College of Cyber Security and Computer, Hebei University, Baoding 071000, China.
Key Laboratory of High Trusted Information System in Hebei Province (Hebei University), Baoding 071000, China.
Sensors (Basel). 2022 May 19;22(10):3856. doi: 10.3390/s22103856.
A crucial step in improving data quality is to discover semantic relationships between data. Functional dependencies are rules that describe semantic relationships between data in relational databases and have been applied to improve data quality recently. However, traditional functional discovery algorithms applied to distributed data may lead to errors and the inability to scale to large-scale data. To solve the above problems, we propose a novel distributed functional dependency discovery algorithm based on Apache Spark, which can effectively discover functional dependencies in large-scale data.
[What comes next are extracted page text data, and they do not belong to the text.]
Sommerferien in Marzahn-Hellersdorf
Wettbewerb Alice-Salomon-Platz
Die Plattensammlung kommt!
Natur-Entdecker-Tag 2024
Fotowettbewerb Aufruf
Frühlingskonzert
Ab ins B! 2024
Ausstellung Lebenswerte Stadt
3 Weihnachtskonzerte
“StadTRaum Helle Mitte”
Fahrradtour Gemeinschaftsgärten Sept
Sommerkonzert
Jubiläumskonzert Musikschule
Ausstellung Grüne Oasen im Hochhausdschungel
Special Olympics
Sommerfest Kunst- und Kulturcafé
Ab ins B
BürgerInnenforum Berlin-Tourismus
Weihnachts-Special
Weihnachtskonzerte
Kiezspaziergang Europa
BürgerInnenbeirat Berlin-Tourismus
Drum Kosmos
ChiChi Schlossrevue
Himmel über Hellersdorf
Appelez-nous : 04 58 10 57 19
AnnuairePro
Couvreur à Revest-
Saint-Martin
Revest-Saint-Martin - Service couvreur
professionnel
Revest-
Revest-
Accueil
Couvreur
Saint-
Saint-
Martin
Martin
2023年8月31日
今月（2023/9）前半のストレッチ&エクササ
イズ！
The basic idea is to use data redistribution to discover functional dependencies in parallel on multiple nodes. In this algorithm, we take a sampling approach to quickly remove invalid functional dependencies and propose a greedy-based task assignment strategy to balance the load. In addition, the prefix tree is used to store intermediate computation results during the validation process to avoid repeated computation of equivalence classes. Experimental results on real and synthetic datasets show that the proposed algorithm in this paper is more efficient than existing methods while ensuring accuracy.
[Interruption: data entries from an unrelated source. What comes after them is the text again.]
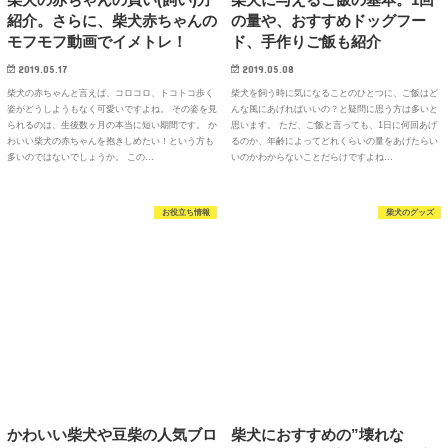
紹介。さらに、柴犬赤ちゃんの
の量や、おすすめドッグフー
モフモフ動画でイメトレ！
ド、手作りご飯も紹介
2019.05.17
2019.05.08
柴犬の赤ちゃんと言えば、コロコロ、トコトコ歩く
柴犬を飼う時に気になることのひとつに、ご飯はど
姿がどうしようもなく可愛いですよね。 その姿を見
んな風にあげればいいの？と疑問に思う方は多いと
られるのは、生後数ヶ月の本当に短い期間です。 か
思います。 ただ、ご飯と言っても、1日に何回あげ
わいい柴犬の赤ちゃんを抱きしめたい！という方も
るのか、年齢によってどれくらいの量をあげたらい
多いのではないでしょうか。 この…
いのかわからないことだらけですよね…
お役立ち情報
柴犬のグッズ
かわいい柴犬や豆柴の人気ブロ
柴犬におすすめの”壊れな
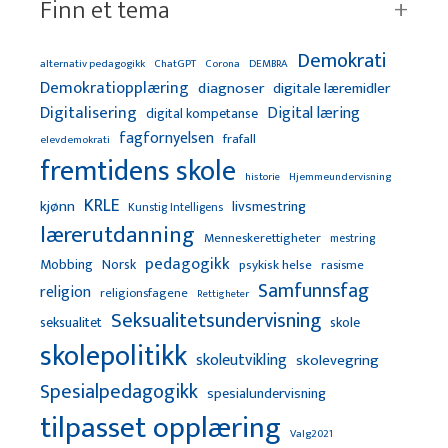
Finn et tema
Demokrati
alternativ pedagogikk
ChatGPT
Corona
DEMBRA
Demokratiopplæring
diagnoser
digitale læremidler
Digitalisering
Digital læring
digital kompetanse
fagfornyelsen
frafall
elevdemokrati
fremtidens skole
Hjemmeundervisning
historie
KRLE
kjønn
livsmestring
Kunstig Intelligens
lærerutdanning
Menneskerettigheter
mestring
pedagogikk
Mobbing
Norsk
psykisk helse
rasisme
Samfunnsfag
religion
religionsfagene
Rettigheter
Seksualitetsundervisning
seksualitet
skole
skolepolitikk
skoleutvikling
skolevegring
Spesialpedagogikk
spesialundervisning
tilpasset opplæring
Valg2021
提高数据质量的关键步骤是发现数据之间的语义关系。函数依赖是描述关系数据库中数据之间语义关系的规则,最近已被应用于提高数据质量。然而,应用于分布式数据的传统函数发现算法可能会导致错误,并且无法扩展到大规模数据。为了解决上述问题,我们提出了一种基于 Apache Spark 的新颖的分布式函数依赖发现算法,该算法可以有效地发现大规模数据中的函数依赖。基本思想是使用数据重分布在多个节点上并行发现函数依赖。在这个算法中,我们采用了一种抽样方法来快速去除无效的函数依赖,并提出了一种基于贪心的任务分配策略来平衡负载。此外,在验证过程中使用前缀树来存储中间计算结果,以避免等价类的重复计算。在真实和合成数据集上的实验结果表明,本文提出的算法在保证准确性的同时比现有方法更高效。